Islam is the second most practiced religion in Liechtenstein after Christianity.

==Demographics==

According to the census taken in 2000, there were an estimated 2,000 Muslims living in the country in 2009, approximately 4.8% of the general population. In the 2010 census, 5.4% of the population (1960 persons) were Muslims; the number rose to 5.9% in the 2015 census.

In 2020, Muslims constituted 6.27% of the population. According to the Pew Research Center, this number is projected to remain constant through 2030.

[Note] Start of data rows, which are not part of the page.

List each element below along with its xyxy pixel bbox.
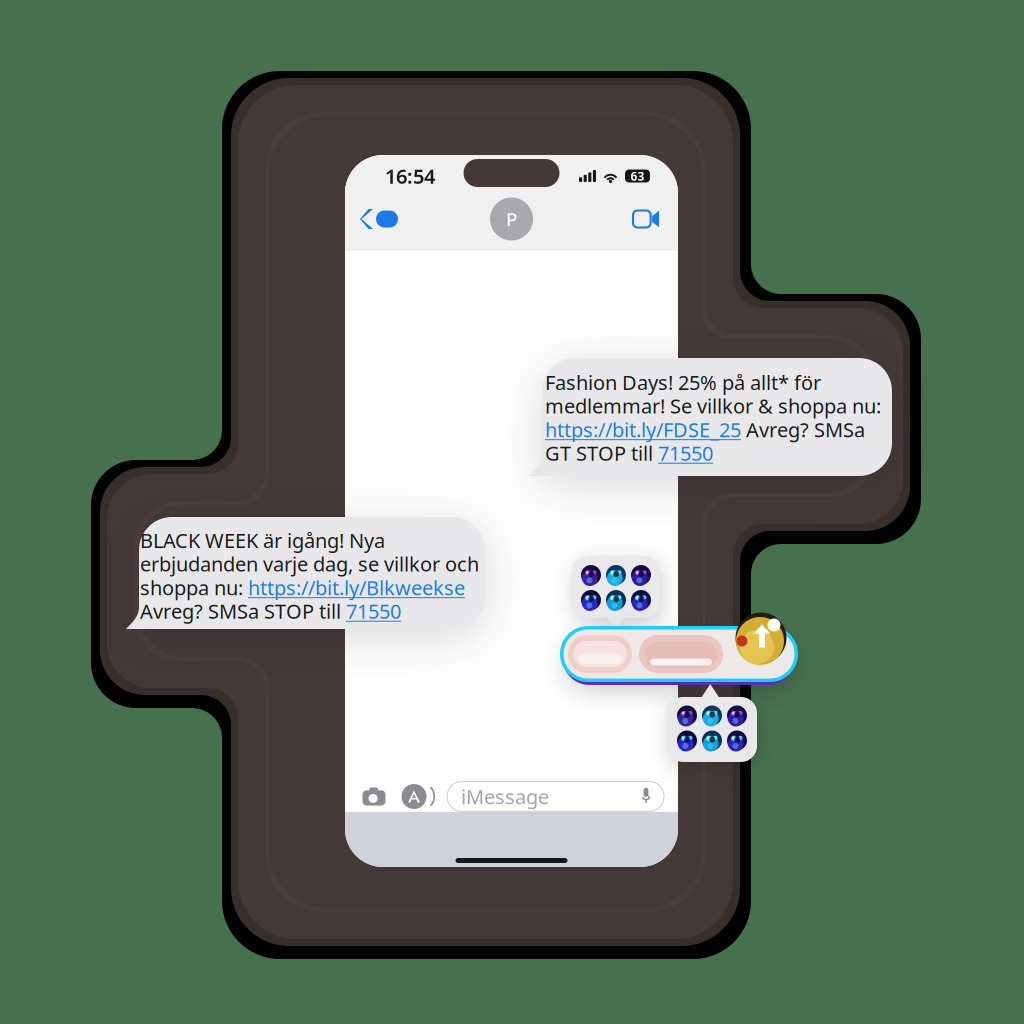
staticText: 63 [630,168,644,184]
staticText: P [506,207,517,231]
staticText: 71550 [658,440,713,466]
staticText: shoppa nu: [140,574,248,601]
button[interactable]: Apps [401,780,435,814]
staticText: Fashion Days! 25% på allt* för [545,369,821,396]
staticText: 71550 [346,598,401,624]
button[interactable]: FaceTime [624,197,668,241]
staticText: GT STOP till [545,440,658,466]
staticText: iMessage [461,783,549,810]
staticText: 16:54 [385,163,435,189]
button[interactable]: Contact P [490,198,533,240]
staticText: erbjudanden varje dag, se villkor och [140,551,479,577]
button[interactable]: Message field [447,782,664,812]
staticText: BLACK WEEK är igång! Nya [140,527,385,554]
button[interactable]: Camera [359,780,389,814]
staticText: Avreg? SMSa STOP till [140,598,346,624]
staticText: https://bit.ly/FDSE_25 [545,416,741,443]
staticText: Avreg? SMSa [741,416,865,443]
staticText: https://bit.ly/Blkweekse [248,574,465,601]
button[interactable]: Back [355,197,403,241]
staticText: medlemmar! Se villkor & shoppa nu: [545,393,881,419]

The great majority of Muslims in Liechtenstein are Sunni, and are predominantly from Turkey, Kosovo, Bosnia and Herzegovina, and North Macedonia. The census reports do not state the proportion of the Muslim population holding Liechtenstein citizenship.

==Overview==
Since 2001, the government has granted the Muslim community a residency permit for one imam, and one short-term residency permit for an additional imam during Ramadan.

In 2006, the government contributed US$20,000 (25,000 Swiss francs) to the Muslim community.

==Mosques==
The county has one mosque, the Green Mosque.

==Organizations==
Currently there are two Islamic organizations in the country.

===Islamic Community in the Principality of Liechtenstein===
The Islamic Community in the Principality of Liechtenstein (Islamische Gemeinschaft des Fürstentum Liechtenstein) is affiliated to the Umbrella association of Islamic Communities in the East of Switzerland and the Principality of Liechtenstein (Dachverband islamischer Gemeinden der Ostschweiz und des Fürstentums Liechtenstein).

===Liechtenstein Türk Birliği===
The Liechtenstein Türk Birliği is affiliated with the Turkish Diyanet İşleri Başkanlığı. It runs the Green Mosque (Yeşil Camii).